Trimester Net Gain Versus Peers by Grade.
In the trimester-based analysis, the percent increase in the G4-G6 population is larger than that in the K-G3 population; however, a large portion of this difference is because of the small G4-G6 peer group increases (i.e., the lower denominator as discussed above; see Figures 8 and 9). The very large 127% increase in G4-G6 Reading has a standard deviation of 38%, so it could be misrepresented if the data point is an “outlier.”

Trimester point gain versus peers for G4-G6.

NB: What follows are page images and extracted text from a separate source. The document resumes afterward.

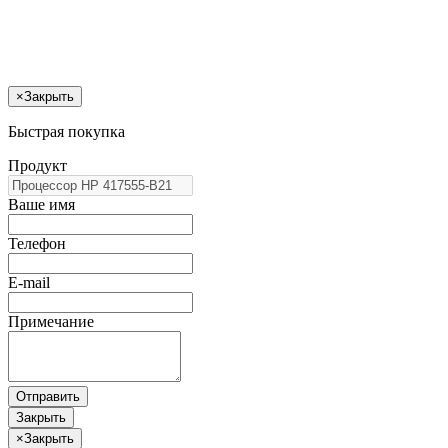
×
Закрыть
Быстрая покупка
Продукт
Ваше имя
Телефон
E-mail
Примечание
Отправить
Закрыть
×
Закрыть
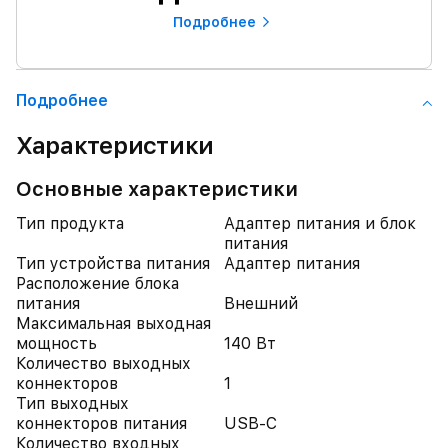
Подробнее
Подробнее
Характеристики
Основные характеристики
Тип продукта
Адаптер питания и блок
питания
Тип устройства питания
Адаптер питания
Расположение блока
питания
Внешний
Максимальная выходная
мощность
140 Вт
Количество выходных
коннекторов
1
Тип выходных
коннекторов питания
USB-C
Количество входных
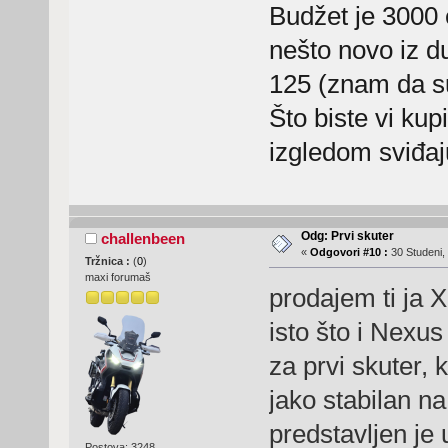
Budžet je 3000 
nešto novo iz 
125 (znam da su 
Što biste vi ku
izgledom sviđaj
Odg: Prvi skuter
challenbeen
«
Odgovori #10 :
30 Studeni,
Tržnica :
(
0
)
maxi forumaš
prodajem ti ja X
isto što i Nexu
za prvi skuter, k
jako stabilan na 
predstavljen je 
Postova: 3248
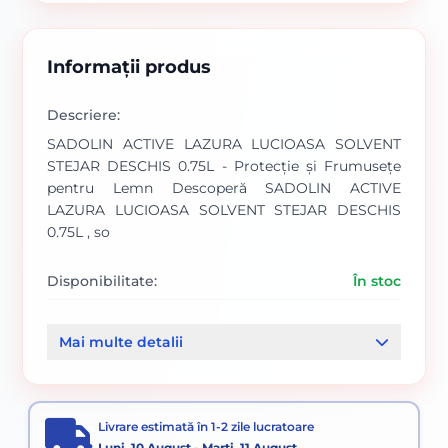
Informații produs
Descriere:
SADOLIN ACTIVE LAZURA LUCIOASA SOLVENT
STEJAR DESCHIS 0.75L - Protecție și Frumusețe
pentru Lemn Descoperă SADOLIN ACTIVE
LAZURA LUCIOASA SOLVENT STEJAR DESCHIS
0.75L , so
Disponibilitate:
În stoc
Cod produs:
SVN5832954
Mai multe detalii
Categorii:
Vopsele
Livrare estimată în 1-2 zile lucratoare
Luni, 10 August - Marți, 11 August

Trimester point gain versus peers for K-G3.
Again, it is not clear whether the percent gain is a better metric than simple point gain, for example, if a point gain represents a byte of brainpower, then the actual increment would be more important than the percentage gain. Also, in general, only the very serious chess players continue to play rated tournaments in the fifth and sixth grades; this is shown to be important in a later section (which might explain why G4-G6 might be benefiting more).
Effect of academic percentile
Table 7 shows the net trimester gains of the non-chess, club-only, and USCF player groups as a function of their academic percentile.
Trimester Net Gain Versus Peers by Academic Percentile.
In Table 7, the number of samples in the chess groups is smaller than that in Table 4 because a chess kid that plays only one trimester can cause three 1-year intervals. Although the gains may be more concentrated in this format, the general result is the same as discussed for Table 4—the center quartiles appear to benefit more than the top and bottom quartiles.
The percent gains are larger on Figure 10 than on Figure 6, but note that the errors are rather large on this plot as well. Overall, it once again appears that the middle groups receive a little more benefit, but all groups gain significantly.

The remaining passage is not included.